Hemicriconemoides mangiferae

Scientific classification
- Kingdom: Animalia
- Phylum: Nematoda
- Class: Secernentea
- Order: Tylenchida
- Family: Criconematidae
- Genus: Hemicriconemoides
- Species: H. mangiferae
- Binomial name: Hemicriconemoides mangiferae Siddiqi, (1961)

= Hemicriconemoides mangiferae =

- Authority: Siddiqi, (1961)

Species of roundworm

Hemicriconemoides mangiferae is a plant pathogenic nematode.

== History==
Hemicriconemoides mangiferae was discovered in 1961 by Siddiqi. It is one of the smallest plant parasitic nematodes. It was originally identified as a parasite of mango roots from India.
A complete description of developmental stages of H. mangiferae was provided by Pullikuth Ashokkumar and Sivagami Vadiveli in 1990.,

== Distribution ==

H. Mangiferae has been reported in the following countries: Australia, Brazil, Egypt, Fiji, Ghana, India, Israel, Korea, Mexico, Nigeria, Pakistan, Philippines, South Africa, Sudan, Thailand, United States of America, Vietnam, Venezuela, and the West Indies.

== Morphology ==

H. Mangiferae is characterized by having a close fitting, transparent sheath cuticle. It is primarily an ectoparasitic nematode but has been observed completely inside roots of both mango and litchi fruit. The genital tract length, stylet length and body length are the major criteria in differentiating the H. mangiferae. The body length is very short and stout with a long stylet. The procorpus is fused with the metacarpus to for a two part esophagus. Nematode is able to survive on many weed hosts.

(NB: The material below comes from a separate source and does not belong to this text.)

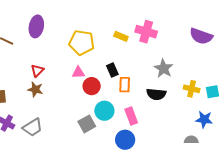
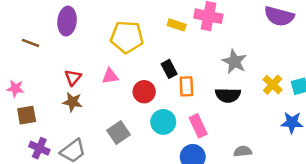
pink triangle: (78, 72) -> (110, 76), moved
yellow cross: (192, 89) -> (273, 85), turned 35
gray square: (87, 124) -> (119, 132), moved
gray semicircle: (191, 140) -> (243, 151), moved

== Life cycle and reproduction ==

The juvenile is a J1-J4, the J2 is what hatches out of the egg. J4 stage is where sexual differentiation occurs. Adult males do not feed or have a stylet. They are rare and not needed for reproduction. Parthenogenic reproduction may be the rule. H. Mangiferae lays eggs in the soil once mating has occurred.

== Host parasite relationship ==
H. Mangiferae anterior becomes embedded in the cortex of the root. It is typically an ectoparasite of the root. It can become completely embedded in the root and become an endoparasite. Necrotic tissue is often found as a result of the nematode feeding. The roots will become stubby as an effect of the nematode feeding. Nutrient and water uptake is interrupted and this will cause the decline of the tree. The visible symptoms can include leaf chlorosis, leaf tip burn, and excess fruit drop. The latter is the most noticeable symptom of infected trees. Levels of 6 nematodes per 1 cubic centimeter is considered detrimental to the tree.
When orchards are established you must make sure that you have nematode free stock. Soil fumigation is one way to make sure that this is achieved.

== Management ==
Fruit yields can be maintained if infected trees are well irrigated and fertilized. Chemical options include pre-planting chemicals to treat the soil. 1,2-dibromo-3-chloropropane can be used but it is restricted in many countries including the USA. High organic content in the rhizosphere can be used to have a temporary decline for the nematode population. The management of this nematode is difficult. It is almost impossible to get rid of the nematode once you have an infection. The nematodes effects can be easily overcome by having an efficient and good irrigation and fertilization program you can overcome and fruit yield loss.